* [AVAILABLE DATA]
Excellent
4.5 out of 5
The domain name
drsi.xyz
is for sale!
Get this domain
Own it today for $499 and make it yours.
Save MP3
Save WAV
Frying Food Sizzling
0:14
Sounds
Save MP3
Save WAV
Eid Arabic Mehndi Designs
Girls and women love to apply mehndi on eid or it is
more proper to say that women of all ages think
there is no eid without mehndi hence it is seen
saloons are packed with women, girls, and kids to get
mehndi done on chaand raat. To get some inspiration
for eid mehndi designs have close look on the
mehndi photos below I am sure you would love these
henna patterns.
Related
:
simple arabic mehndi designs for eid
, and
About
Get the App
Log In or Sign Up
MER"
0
==
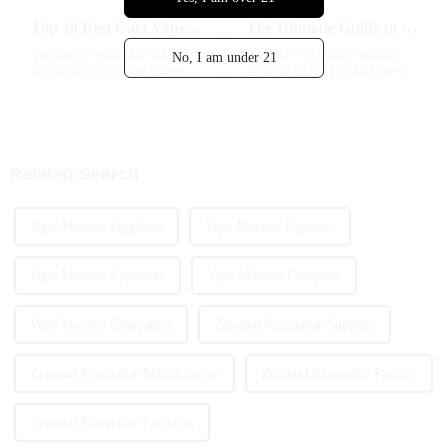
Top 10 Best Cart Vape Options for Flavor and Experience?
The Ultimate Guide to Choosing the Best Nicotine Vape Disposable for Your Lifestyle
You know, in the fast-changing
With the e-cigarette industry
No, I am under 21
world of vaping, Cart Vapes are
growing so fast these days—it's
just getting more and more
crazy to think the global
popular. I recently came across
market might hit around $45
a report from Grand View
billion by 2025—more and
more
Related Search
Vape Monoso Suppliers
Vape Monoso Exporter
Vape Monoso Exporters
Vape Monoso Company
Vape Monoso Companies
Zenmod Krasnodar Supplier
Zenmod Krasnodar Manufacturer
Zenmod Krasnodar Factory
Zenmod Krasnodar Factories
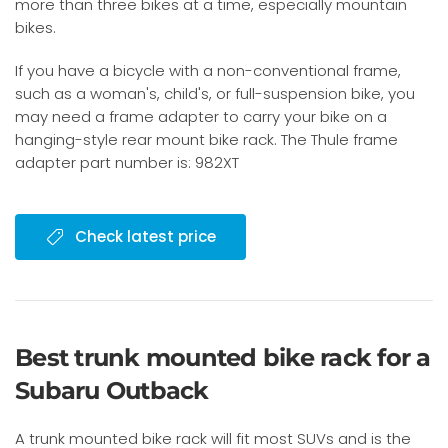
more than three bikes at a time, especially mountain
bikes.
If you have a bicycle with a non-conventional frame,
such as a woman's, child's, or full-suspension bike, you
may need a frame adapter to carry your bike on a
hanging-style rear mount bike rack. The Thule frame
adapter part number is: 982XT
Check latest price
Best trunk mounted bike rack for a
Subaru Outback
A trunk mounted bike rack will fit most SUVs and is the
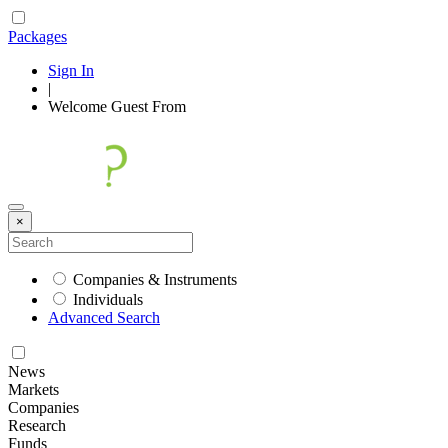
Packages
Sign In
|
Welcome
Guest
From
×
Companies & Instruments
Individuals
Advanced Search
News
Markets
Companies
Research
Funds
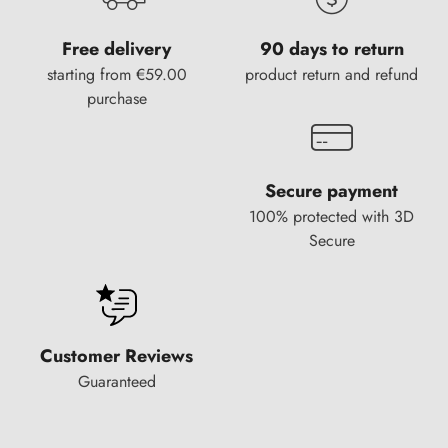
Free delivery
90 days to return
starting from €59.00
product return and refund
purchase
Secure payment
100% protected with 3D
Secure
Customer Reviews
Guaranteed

* [INSTRUCTIONS TO FOLLOW] Please give the number of lines in the data where "love" appears, without any other words.

* [RESPONSE BELOW] 2